Road to Faroe: 15 weeks to go
This question has always confused me. If I dig into all the knowledge online and follow them all, I might as well stopped living and just train. Or stop training altogether
. I didn’t change my eating patterns (I still eat loads of rice), I hardly do interval trainings, I skip trainings (too often as well) and I lost my bike’s keys (which means I can’t do cross training either).
Last year for the Rotterdam Marathon, I trained like a running fanatic. We would run five times a week and several long distance runs above the 30km. And fast too. I thought that was the way to go. It’s only after the marathon that I realized I wasn’t really able to enjoy the long runs because I was too focused on my tempo and finishing in 4:30 hours. In the end, my husband suffered my exaggerated zealousness.
For this marathon, we decided to do things differently. No more 5x/week training. Instead we would do a 3x/week 4x/week intervals. We would run in the morning so that we would have enough time to rest in the evenings or see friends occasionally. No more obsession with the GPS watch and the tempo. We will not force ourselves to run a PR. We will just enjoy Torshavn Marathon.
Here’s how our first month of training went.
Week 1 – Back to training 23km
It felt like a déjà vu of last year. I came back sick from the Philippines and was unable to start training right away. So we waited until I fully recovered. Then Robin had an operation so we waited another week for the wound to close and heal a bit. It would had been futile to begin right away and risk getting injured.
We managed to start the training on the 3rd week of February, immediately with an 8km, 9km and 6km. By Thursday we were already exhausted but thanks to a painful Thai massage at Erawan’s, our legs weren’t protesting very much. We were scheduled to visit my parents in-law that weekend so we drove to Zeeland on Friday evening, tired and ready for bed at 8:30pm, like two old retirees. Saturday was our first long distance run, twelve long, painful and irritating kilometers. The temperature was freezing and getting up at 5:30 in the morning wasn’t easy but we managed to slide back into the training mode without too much drama.
Week 2 – Druk, druk, druk 36km
It was one of those weeks when our workload was overflowing. So we decided for only two long distance runs during the week. We managed a 9.5km and 11.5km on Tuesday and Thursday and started incorporating a 20-minute core training twice a week. Our second endurance run of 15 kilometers went smoothly especially with the early spring weather and generous sunshine.
Week 3 – Geen zin 40,5km
It was during this week when I blogged about why I hate marathon raining. The combination of cold winter, exhaustion at work, and post-holiday syndrome made me whiny runner.

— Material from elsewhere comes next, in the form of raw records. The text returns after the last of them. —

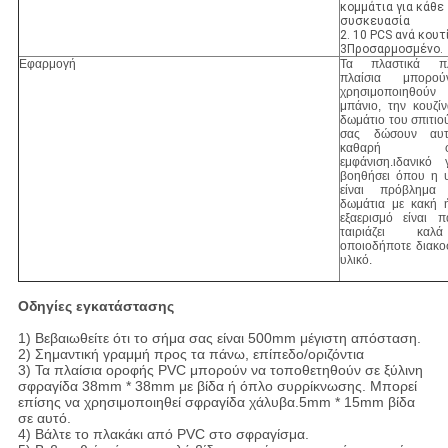
κομμάτια για κάθε
συσκευασία
2. 10 PCS ανά κουτ
3Προσαρμοσμένο.
Εφαρμογή
Τα πλαστικά πλ
πλαίσια μπορο
χρησιμοποιηθο
μπάνιο, την κουζί
δωμάτιο του σπιτιο
σας δώσουν αυ
καθαρή φρέ
εμφάνιση.ιδανικό
βοηθήσει όπου η 
είναι πρόβλημ
δωμάτια με κακή 
εξαερισμό είναι π
ταιριάζει κα
οποιοδήποτε διακο
υλικό.
Οδηγίες εγκατάστασης
1) Βεβαιωθείτε ότι το σήμα σας είναι 500mm μέγιστη απόσταση.
2) Σημαντική γραμμή προς τα πάνω, επίπεδο/οριζόντια
3) Τα πλαίσια οροφής PVC μπορούν να τοποθετηθούν σε ξύλινη
σφραγίδα 38mm * 38mm με βίδα ή όπλο συρρίκνωσης. Μπορεί
επίσης να χρησιμοποιηθεί σφραγίδα χάλυβα.5mm * 15mm βίδα
σε αυτό.
4) Βάλτε το πλακάκι από PVC στο σφραγίσμα.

If I compare myself to other running fanatics, I’d consider this laziness. But I’d like to think I’ve become wiser. I listened when my body said I needed more sleep and more rest. So we cut the training to 3x again and not 4x as scheduled. To compensate we did long runs, 11.7km and 11.2km during the weekday. And finished with a 17.6km (trail) run in the dunes and forests of Domburg. Yes we were in Zeeland again, finishing week 3 with 40.5 kilometers.

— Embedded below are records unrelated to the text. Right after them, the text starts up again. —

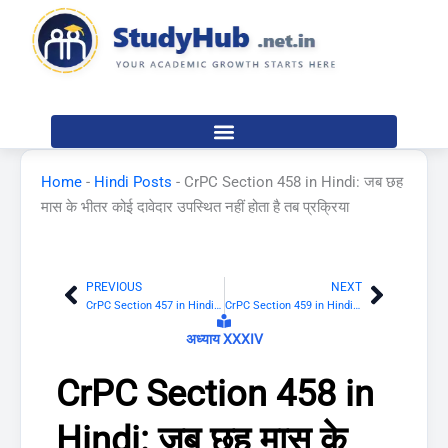
Skip
to
content
Home
-
Hindi Posts
-
CrPC Section 458 in Hindi: जब छह
मास के भीतर कोई दावेदार उपस्थित नहीं होता है तब प्रक्रिया
PREVIOUS
NEXT
Prev
Next
CrPC Section 457 in Hindi: संपत्ति के अभिग्रहण पर पुलिस द्वारा प्रक्रिया
CrPC Section 459 in Hindi: शीघ्रतया क्षयशील संपत्ति को बेचने की शक्ति
अध्याय XXXIV
CrPC Section 458 in
Hindi: जब छह मास के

Unfortunately, Robin’s knees started to hurt. It was probably caused by running in the sand, which Robin hates very much.
Week 4 – Runner’s knee 35,5km
Despite ice, rest and knee exercises, the pain in Robin’s knee didn’t go away. We managed an 8km run on Monday but the next day, the pain worsen that it hurts him while walking. There was no choice but to discontinue the training until his knee gets better.
Applying ice twice per day and rest seemed to have helped. We were able to run 5.5km after four days. It didn’t hurt the night after so we pursued the scheduled 22 kilometers endurance run on Saturday, starting as early as 7am while most people are still snoozing.
In the evening, we drank until 2am with friends and family to celebrate Robin’s 30-something birthday. I didn’t know I could still manage a whole bottle of wine without a hangover the next day. We closed the week 4 with 35,5 kilometers and a 2-hour leisure walk on the beach of Rockanje on Sunday.